Jogging on a treadmill in jeans at Meta’s Menlo Park campus when it’s nearly 80 degrees isn’t my idea of a good time. But I was curious what Meta’s new wraparound smart shades, and a Garmin sports watch, would do for me.
I couldn’t see workout stats floating in front of my eyes, not yet at least, but I could ask for my heart rate on demand. AirPods can do that, too. But AirPods can’t record my POV exercise highlight video with overlaid stats for showing off later.
The new Meta Oakley Vanguard glasses, coming Oct. 21 for $499, are not your everyday specs. They make the bold Oakley Meta HSTN glasses released this summer look tame. In them, I look like a dad with a serious midlife crisis. Xtreme Scott should only wear these glasses while doing something sporty, which is exactly Meta’s target market.
Meta’s smart glasses lineup is growing a lot bigger at Meta Connect this year. In addition to these sporty specs, Facebook’s parent company is going to sell updated Meta Ray-Bans, as well as a futuristic version called Ray-Ban Display Glasses, which include a display in the lenses and a neural wristband.
The Vanguards are the smart sports visor of the group. They’re also a further move by Meta to try to get into the fitness and health space, an area that hasn’t been Meta’s strong suit at all, although I love VR workouts on its Quest headsets. They have onboard audio that gets piped in off-ear, but the single camera is now centered in the middle of the frames above the nose bridge, and has a wider 122-degree field of view. It’s designed to better capture sports clips, and improved audio and microphones promise higher volume levels and better environmental noise reduction.
They also have better battery life than the recent Ray-Ban and Oakley glasses updates. Meta promises nine hours of battery life on a charge and another 36 hours in the charge case, which fast-charges to 50% in 20 minutes (a new feature in Meta’s other recent glasses, too).
Camera tricks, audio help
The wider field of view and centered camera sound like features I’d want on the other Meta glasses too, but those will be exclusive to the Vanguards. However, new slow-mo and hyperlapse time-lapse video recording modes on the Vanguards are also coming to the 2025 Ray-Bans and other Oakley glasses.

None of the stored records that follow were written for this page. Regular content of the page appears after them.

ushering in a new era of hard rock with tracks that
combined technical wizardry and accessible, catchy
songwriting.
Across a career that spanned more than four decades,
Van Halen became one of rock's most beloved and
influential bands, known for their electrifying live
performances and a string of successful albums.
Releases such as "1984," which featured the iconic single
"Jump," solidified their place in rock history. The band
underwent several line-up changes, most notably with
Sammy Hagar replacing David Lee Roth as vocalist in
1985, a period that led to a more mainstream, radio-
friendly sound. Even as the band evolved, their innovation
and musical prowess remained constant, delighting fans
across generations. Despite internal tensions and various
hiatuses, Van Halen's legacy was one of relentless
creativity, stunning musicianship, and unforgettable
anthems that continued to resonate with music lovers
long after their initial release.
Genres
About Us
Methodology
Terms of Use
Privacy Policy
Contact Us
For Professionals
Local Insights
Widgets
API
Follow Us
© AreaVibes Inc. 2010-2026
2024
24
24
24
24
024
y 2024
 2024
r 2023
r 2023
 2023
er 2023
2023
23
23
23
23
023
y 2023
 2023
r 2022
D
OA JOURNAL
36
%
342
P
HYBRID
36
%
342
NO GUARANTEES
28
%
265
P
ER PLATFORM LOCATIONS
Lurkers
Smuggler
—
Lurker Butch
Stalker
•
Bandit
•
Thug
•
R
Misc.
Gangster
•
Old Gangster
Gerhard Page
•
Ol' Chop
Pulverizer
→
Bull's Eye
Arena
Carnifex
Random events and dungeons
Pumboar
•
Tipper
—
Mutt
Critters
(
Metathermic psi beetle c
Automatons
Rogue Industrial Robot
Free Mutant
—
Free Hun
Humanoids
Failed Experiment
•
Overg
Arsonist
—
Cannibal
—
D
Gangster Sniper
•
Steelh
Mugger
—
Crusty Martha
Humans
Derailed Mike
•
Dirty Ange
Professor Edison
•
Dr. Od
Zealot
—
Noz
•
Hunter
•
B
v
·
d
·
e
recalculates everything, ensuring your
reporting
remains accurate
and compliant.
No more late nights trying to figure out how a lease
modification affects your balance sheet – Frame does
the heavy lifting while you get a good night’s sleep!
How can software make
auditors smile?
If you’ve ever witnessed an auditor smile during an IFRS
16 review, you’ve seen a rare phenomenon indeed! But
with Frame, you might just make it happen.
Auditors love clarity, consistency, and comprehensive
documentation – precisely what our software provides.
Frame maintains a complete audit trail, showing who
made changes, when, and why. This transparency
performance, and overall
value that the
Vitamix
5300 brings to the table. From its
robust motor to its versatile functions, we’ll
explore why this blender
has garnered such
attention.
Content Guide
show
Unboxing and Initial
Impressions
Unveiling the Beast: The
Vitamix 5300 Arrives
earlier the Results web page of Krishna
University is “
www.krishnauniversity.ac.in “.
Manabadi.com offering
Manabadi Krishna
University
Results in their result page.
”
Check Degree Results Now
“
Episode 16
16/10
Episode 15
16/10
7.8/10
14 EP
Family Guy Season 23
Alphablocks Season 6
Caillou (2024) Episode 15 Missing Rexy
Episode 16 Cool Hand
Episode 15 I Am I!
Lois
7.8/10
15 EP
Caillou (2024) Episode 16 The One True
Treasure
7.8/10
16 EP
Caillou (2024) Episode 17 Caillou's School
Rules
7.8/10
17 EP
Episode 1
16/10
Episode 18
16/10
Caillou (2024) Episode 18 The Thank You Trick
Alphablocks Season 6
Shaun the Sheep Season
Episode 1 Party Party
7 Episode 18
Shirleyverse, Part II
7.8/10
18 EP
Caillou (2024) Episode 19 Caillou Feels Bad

The five microphones have wind isolation that should make hearing the glasses better in outdoor situations like biking, skating or skiing, or whatever you’d try doing in these.
They’re IP67 water- and dust-resistant, too, so they should be better suited for some watersports. That being said, IP67 isn’t the same as being swimproof, so I’d still be careful.
Layout changes
The volume controls and a touch panel are still on the right side of the Vanguards’ arms, a tiny bit recessed this time. A camera control button is on the underside of a ridge on the right arm, which could be easier to press on the go. Across from it is a second programmable action button that could be used to activate specific slow-motion recording modes.
Garmin and health connections may be a work in progress
My brief test of using Vanguards with a Garmin watch didn’t feel fantastic. While the Garmin watch tracked my workout, I could ask the glasses for my heart rate and pace. My heart rate took a while for the watch to register properly, and the pace measurement didn’t seem to be working. It turned out that the Garmin watch wasn’t paired with the treadmill for my demo, a Meta team member told me later, but it’s a sign of potentially awkward pairing triangulations with two wearables at once. The Vanguards lean on data from the paired Garmin watch. They don’t have their own onboard fitness tracking. The Vanguards can also work with Strava, however, to track and share fitness stats.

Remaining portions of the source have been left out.